Stored data entries
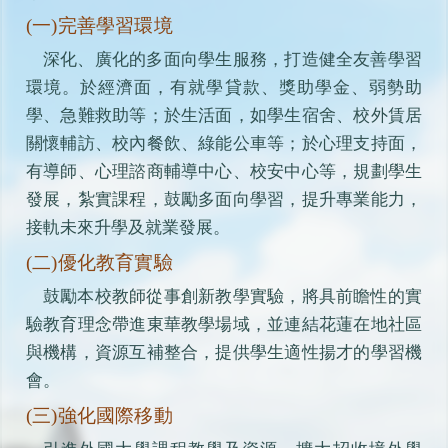
(一)完善學習環境
深化、廣化的多面向學生服務，打造健全友善學習
環境。於經濟面，有就學貸款、獎助學金、弱勢助
學、急難救助等；於生活面，如學生宿舍、校外賃居
關懷輔訪、校內餐飲、綠能公車等；於心理支持面，
有導師、心理諮商輔導中心、校安中心等，規劃學生
發展，紮實課程，鼓勵多面向學習，提升專業能力，
接軌未來升學及就業發展。
(二)優化教育實驗
鼓勵本校教師從事創新教學實驗，將具前瞻性的實
驗教育理念帶進東華教學場域，並連結花蓮在地社區
與機構，資源互補整合，提供學生適性揚才的學習機
會。
(三)強化國際移動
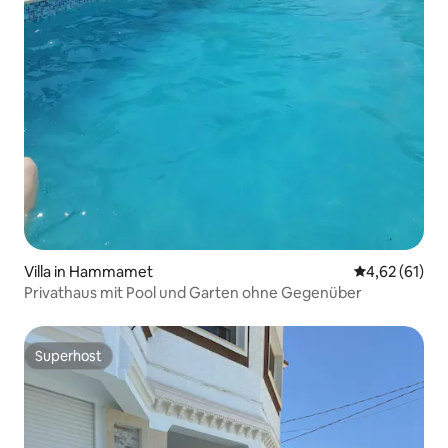
Villa in Hammamet
Durchschnitt
4,62 (61)
Privathaus mit Pool und Garten ohne Gegenüber
Superhost
Superhost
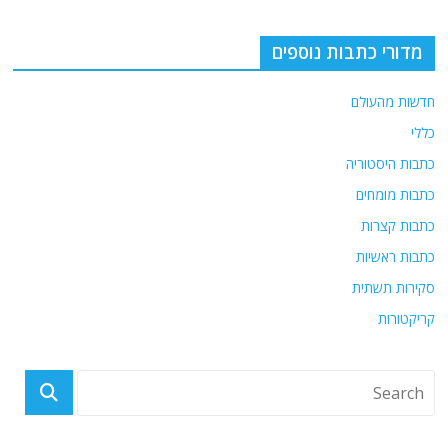
o
m
p
o
p
מדורי כתבות נוספים
k
חדשות מהעולם
כללי
כתבות היסטוריה
כתבות מומחים
כתבות קצרות
כתבות ראשיות
סקירות תשתית
קריקטורות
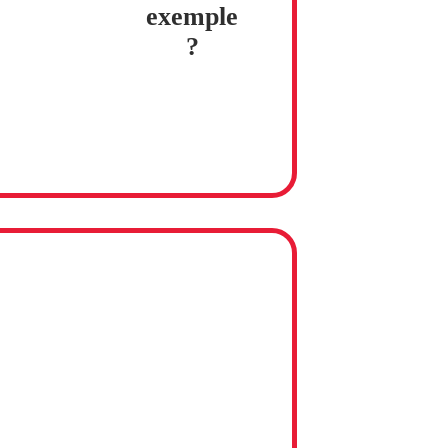
exemple
?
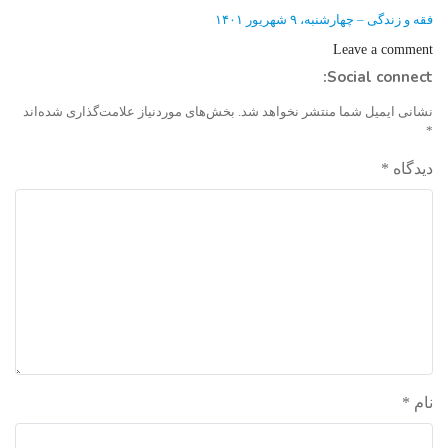
post:
فقه و زندگی – چهارشنبه، ۹ شهریور ۱۴۰۱
Leave a comment
Social connect:
نشانی ایمیل شما منتشر نخواهد شد.
بخش‌های موردنیاز علامت‌گذاری شده‌اند
*
دیدگاه
*
نام
*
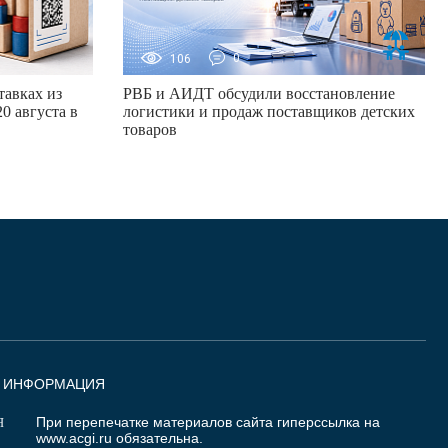
106
0
авках из
РВБ и АИДТ обсудили восстановление
0 августа в
логистики и продаж поставщиков детских
товаров
Я ИНФОРМАЦИЯ
При перепечатке материалов сайта гиперссылка на
Я
www.acgi.ru
обязательна.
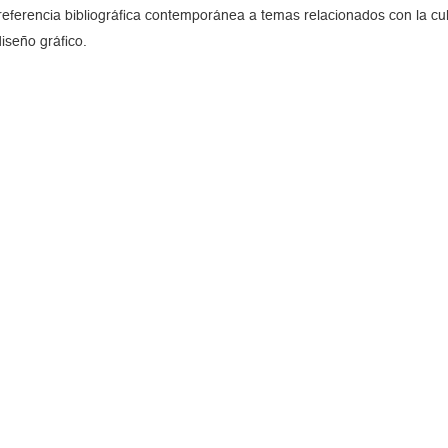
 referencia bibliográfica contemporánea a temas relacionados con la cu
 diseño gráfico.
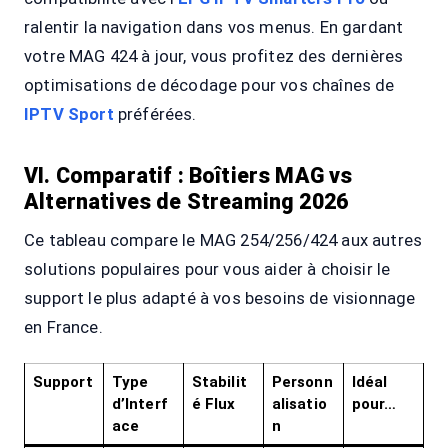
ralentir la navigation dans vos menus. En gardant
votre MAG 424 à jour, vous profitez des dernières
optimisations de décodage pour vos chaînes de
IPTV Sport
préférées.
VI. Comparatif : Boîtiers MAG vs
Alternatives de Streaming 2026
Ce tableau compare le MAG 254/256/424 aux autres
solutions populaires pour vous aider à choisir le
support le plus adapté à vos besoins de visionnage
en France.
Support
Type
Stabilit
Personn
Idéal
d’Interf
é Flux
alisatio
pour…
ace
n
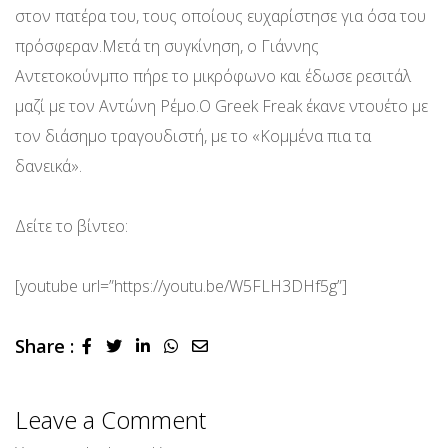
στον πατέρα του, τους οποίους ευχαρίστησε για όσα του
πρόσφεραν.Μετά τη συγκίνηση, ο Γιάννης
Αντετοκούνμπο πήρε το μικρόφωνο και έδωσε ρεσιτάλ
μαζί με τον Αντώνη Ρέμο.Ο Greek Freak έκανε ντουέτο με
τον διάσημο τραγουδιστή, με το «Κομμένα πια τα
δανεικά».
Δείτε το βίντεο:
[youtube url=”https://youtu.be/W5FLH3DHf5g”]
Share :
LinkedIn
Whatsapp
Share
via
Email
Leave a Comment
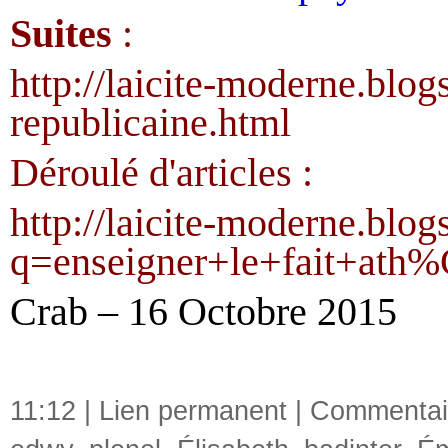
Suites
:
http://laicite-moderne.blog
republicaine.html
Déroulé d'articles :
http://laicite-moderne.blog
q=enseigner+le+fait+at
Crab – 16 Octobre 2015
11:12 |
Lien permanent
|
Commentair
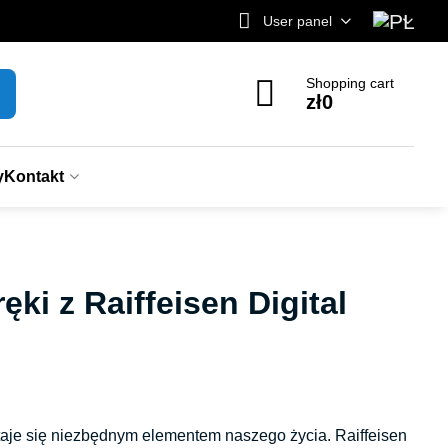
User panel
Shopping cart
zł0
y
Kontakt
i z Raiffeisen Digital
aje się niezbędnym elementem naszego życia. Raiffeisen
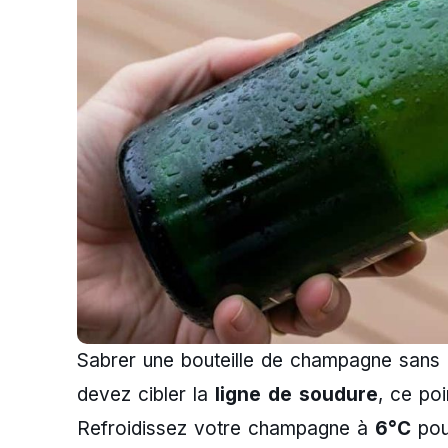
Sabrer une bouteille de champagne sans l
devez cibler la
ligne de soudure
, ce poi
Refroidissez votre champagne à
6°C
pour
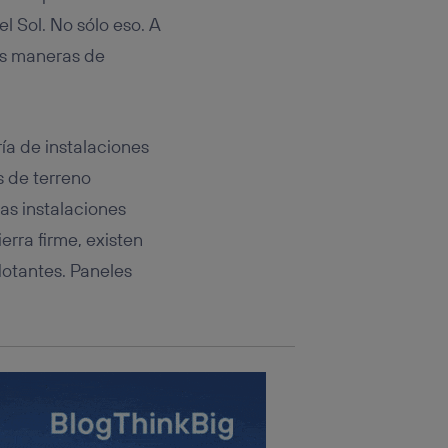
rsona que
tificador.
el Sol. No sólo eso. A
s maneras de
sis se
 hogar que
sará
ía de instalaciones
s de terreno
n la parte
onsenthub”)
.
as instalaciones
ierra firme, existen
flotantes. Paneles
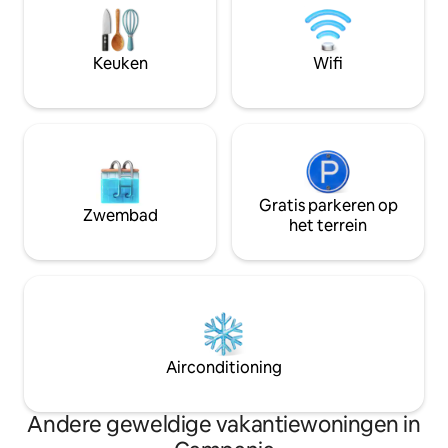
met tweepersoonsbed en de
Met de metro, kabe
eenpersoonsslaapbank in de
Chiaia kom je gema
woonkamer is geschikt voor maximaal 3
historische centr
Keuken
Wifi
personen. Met Julius Studio is onderdeel
eilanden en de ar
van Trotula Charming House en is
vindplaatsen.
geschikt voor maximaal zes personen.
Gratis parkeren op
Zwembad
het terrein
Airconditioning
Andere geweldige vakantiewoningen in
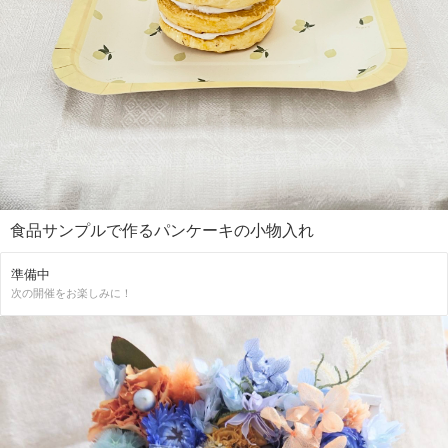
食品サンプルで作るパンケーキの小物入れ
準備中
次の開催をお楽しみに！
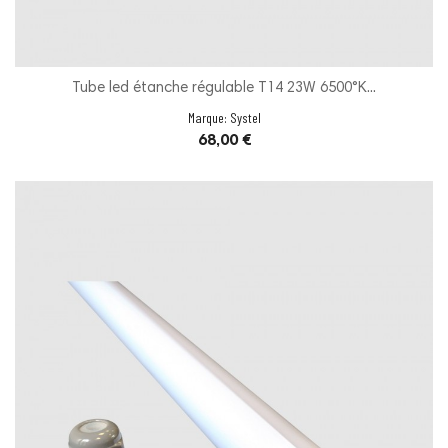
Tube led étanche régulable T14 23W 6500°K...
Marque:
Systel
Prix
68,00 €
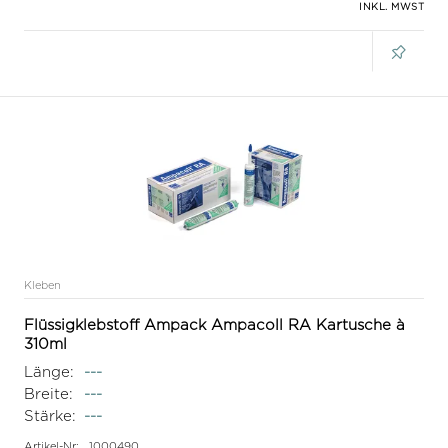
INKL. MWST
Kleben
Flüssigklebstoff Ampack Ampacoll RA Kartusche à
310ml
Länge:
---
Breite:
---
Stärke:
---
Artikel-Nr:
1000490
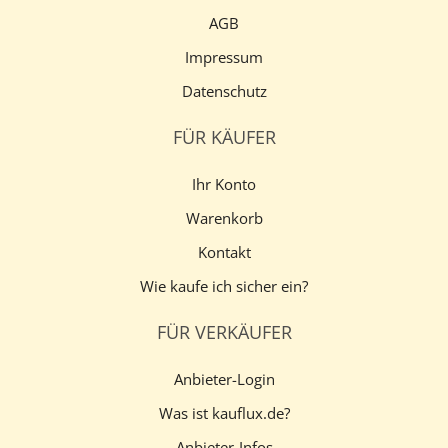
AGB
Impressum
Datenschutz
FÜR KÄUFER
Ihr Konto
Warenkorb
Kontakt
Wie kaufe ich sicher ein?
FÜR VERKÄUFER
Anbieter-Login
Was ist kauflux.de?
Anbieter-Infos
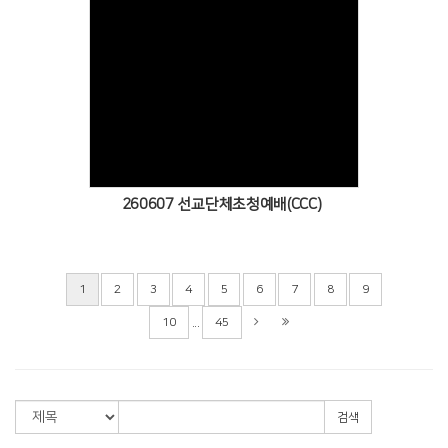
Views
260607 선교단체초청예배(CCC)
1
2
3
4
5
6
7
8
9
...
10
45
검색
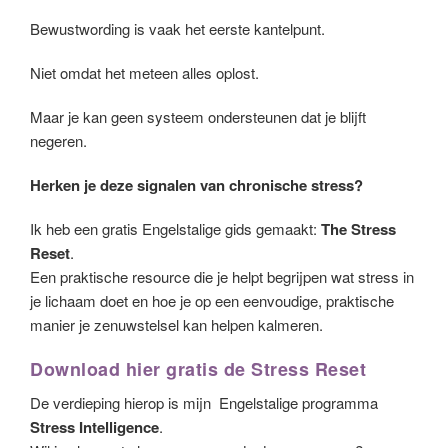
Bewustwording is vaak het eerste kantelpunt.
Niet omdat het meteen alles oplost.
Maar je kan geen systeem ondersteunen dat je blijft
negeren.
Herken je deze signalen van chronische stress?
Ik heb een gratis Engelstalige gids gemaakt:
The Stress
Reset
.
Een praktische resource die je helpt begrijpen wat stress in
je lichaam doet en hoe je op een eenvoudige, praktische
manier je zenuwstelsel kan helpen kalmeren.
Download hier gratis de Stress Reset
De verdieping hierop is mijn Engelstalige programma
Stress Intelligence
.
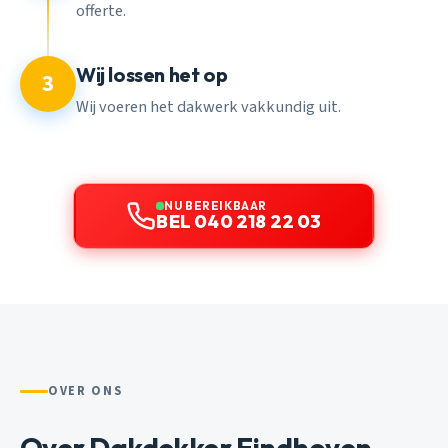
offerte.
Wij lossen het op
3
Wij voeren het dakwerk vakkundig uit.
NU BEREIKBAAR
BEL 040 218 22 03
OVER ONS
Over Dakdekker Eindhoven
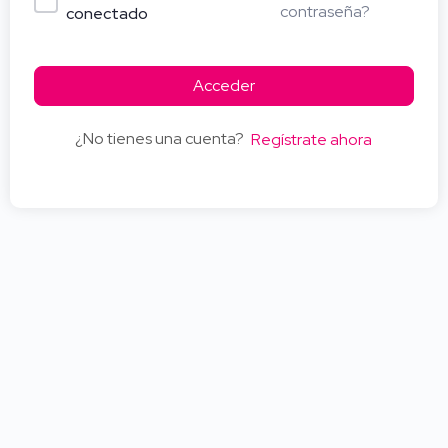
contraseña?
conectado
Acceder
¿No tienes una cuenta?
Regístrate ahora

**WORK TASK:** Pick out the lines above that hold the string "vous" and show them.

**OUTPUT:**
votre MAG 424 à jour, vous profitez des dernières
solutions populaires pour vous aider à choisir le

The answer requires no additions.